Essential thinking

Darkness isn’t universal: The state of oil country tubular goods

23 Oct 2015

An oil plant lit at night

As is frequently the case when massive booms turn into extreme slowdowns, demand for oil country tubular goods has dropped significantly. With the weekly rig count numbers trending even lower, the amount of pipes being shipped out into the field is likewise declining at a level approximately in tandem with it. While none of this is good news in any macro sense of the word, there are individual circumstances where the slowdown has some potential positive consequences for the purveyors of oil country equipment and supplies.

The first thing to remember is that this is a slowdown, not a shutdown. Tubes are still going into the ground, even if it is happening at a considerably reduced rate in comparison to how much was needed at the height of the boom. That reduction in demand is not evenly distributed among all oil field suppliers. Some outfits are undoubtedly being shoved towards the door labeled bankruptcy, even if they haven’t yet gotten there. Other outfits, however, are still moving product out the door and may even be building market share on a percentage basis, if not on a gross sales calculation.
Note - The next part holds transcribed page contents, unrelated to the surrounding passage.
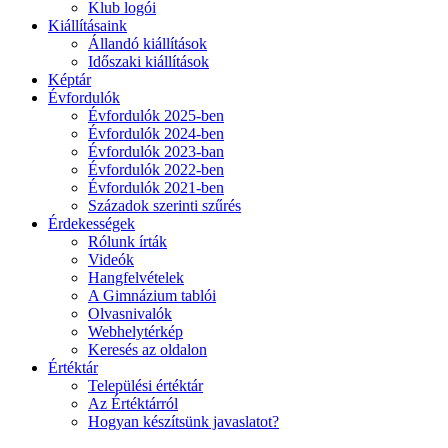
Klub logói
Kiállításaink
Állandó kiállítások
Időszaki kiállítások
Képtár
Évfordulók
Évfordulók 2025-ben
Évfordulók 2024-ben
Évfordulók 2023-ban
Évfordulók 2022-ben
Évfordulók 2021-ben
Századok szerinti szűrés
Érdekességek
Rólunk írták
Videók
Hangfelvételek
A Gimnázium tablói
Olvasnivalók
Webhelytérkép
Keresés az oldalon
Értéktár
Települési értéktár
Az Értéktárról
Hogyan készítsünk javaslatot?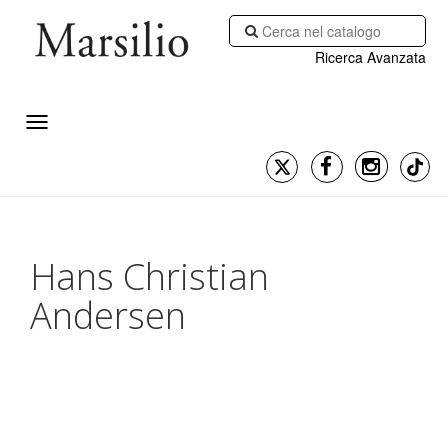
Ricerca Avanzata
Hans Christian
Andersen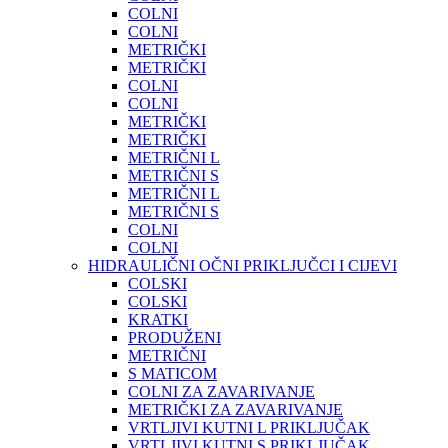
COLNI
COLNI
METRIČKI
METRIČKI
COLNI
COLNI
METRIČKI
METRIČKI
METRIČNI L
METRIČNI S
METRIČNI L
METRIČNI S
COLNI
COLNI
HIDRAULIČNI OČNI PRIKLJUČCI I CIJEVI
COLSKI
COLSKI
KRATKI
PRODUŽENI
METRIČNI
S MATICOM
COLNI ZA ZAVARIVANJE
METRIČKI ZA ZAVARIVANJE
VRTLJIVI KUTNI L PRIKLJUČAK
VRTLJIVI KUTNI S PRIKLJUČAK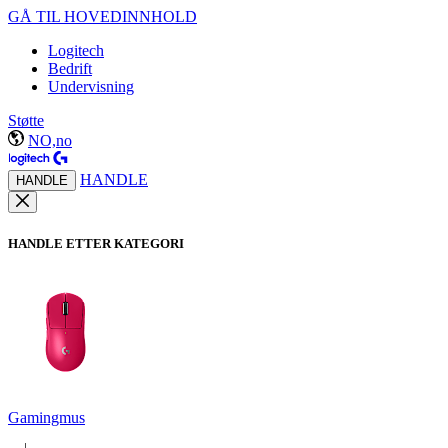
GÅ TIL HOVEDINNHOLD
Logitech
Bedrift
Undervisning
Støtte
NO,no
HANDLE
HANDLE
HANDLE ETTER KATEGORI
Gamingmus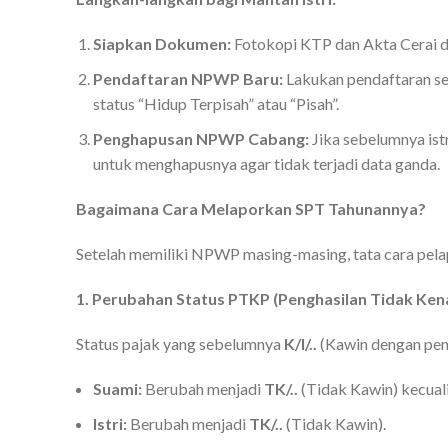
Siapkan Dokumen:
Fotokopi KTP dan Akta Cerai d
Pendaftaran NPWP Baru:
Lakukan pendaftaran se
status “Hidup Terpisah” atau “Pisah”.
Penghapusan NPWP Cabang:
Jika sebelumnya ist
untuk menghapusnya agar tidak terjadi data ganda.
Bagaimana Cara Melaporkan SPT Tahunannya?
Setelah memiliki NPWP masing-masing, tata cara pela
1. Perubahan Status PTKP (Penghasilan Tidak Ken
Status pajak yang sebelumnya
K/I/..
(Kawin dengan peng
Suami:
Berubah menjadi
TK/..
(Tidak Kawin) kecuali
Istri:
Berubah menjadi
TK/..
(Tidak Kawin).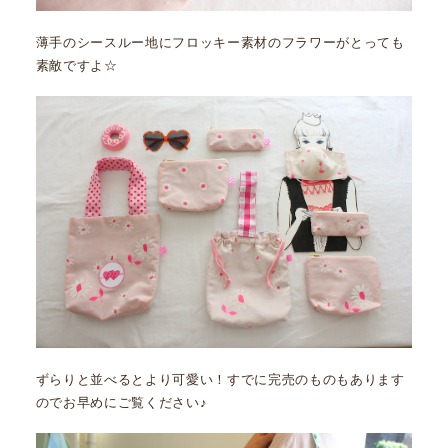
薄手のシースルー地にフロッキー素材のフラワーがとっても
素敵ですよ☆
ずらりと並べるとより可愛い！すでに完売のものもあります
のでお早めにご覧ください♪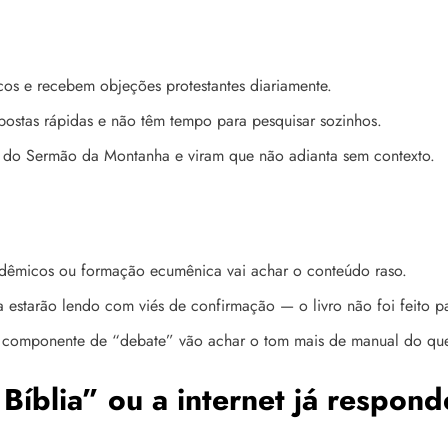
os e recebem objeções protestantes diariamente.
postas rápidas e não têm tempo para pesquisar sozinhos.
s do Sermão da Montanha e viram que não adianta sem contexto.
dêmicos ou formação ecumênica vai achar o conteúdo raso.
 estarão lendo com viés de confirmação — o livro não foi feito pa
sem componente de “debate” vão achar o tom mais de manual do qu
Bíblia” ou a internet já respon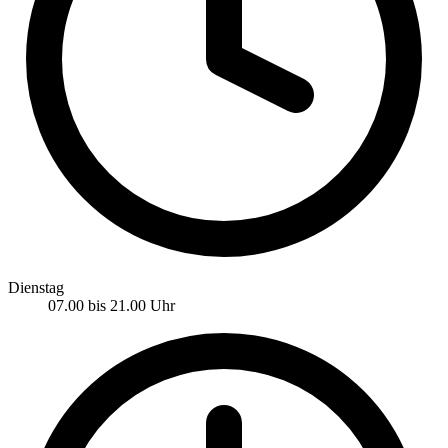
Dienstag
07.00 bis 21.00 Uhr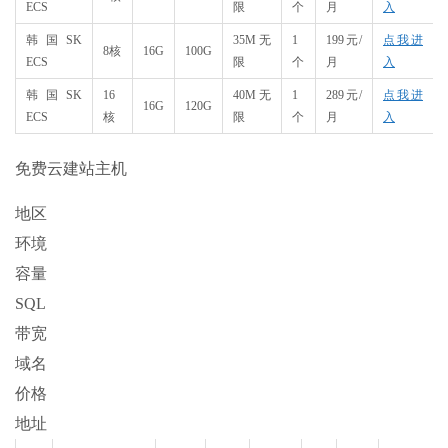
ECS
限
个
月
入
韩国SK
35M无
1
199元/
点我进
8核
16G
100G
ECS
限
个
月
入
韩国SK
16
40M无
1
289元/
点我进
16G
120G
ECS
核
限
个
月
入
免费云建站主机
地区
环境
容量
SQL
带宽
域名
价格
地址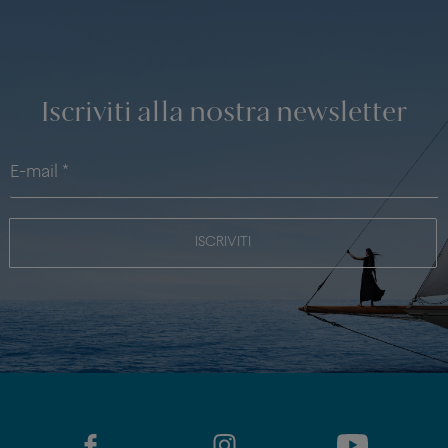
Iscriviti alla nostra newsletter
ISCRIVITI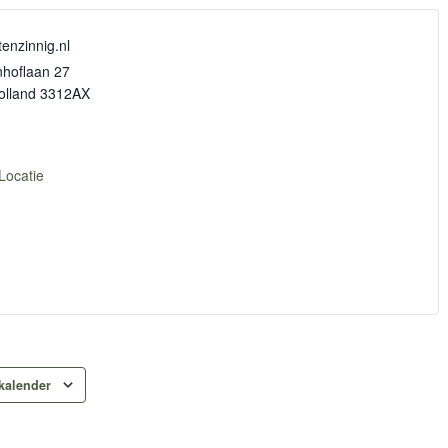
itenzinnig.nl
nhoflaan 27
olland
3312AX
 Locatie
kalender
By cutting prices and beefing up their service, some operations are pushing their less-motivated competitors to the wall. Once this winnowing process is complete and conditions improve for the drillers, there will be far fewer oil field service operations in existence. The survivors will be well-positioned to take advantage of their increased market share, and regain much of what they have lost while waiting out the current storm.

While demand for oil country tubular goods may have crashed temporarily, the world is still gobbling up petroleum products at a gigantic rate. Sooner or later, all of those straws will have to go back into the ground. In the meantime, drillers are refining their technical approaches and experimenting with all sorts of new approaches to extraction, designed to lower the per barrel recovery cost. Perhaps sooner than one might otherwise think, those two factors will come together and re-trigger the currently-halted bonanza.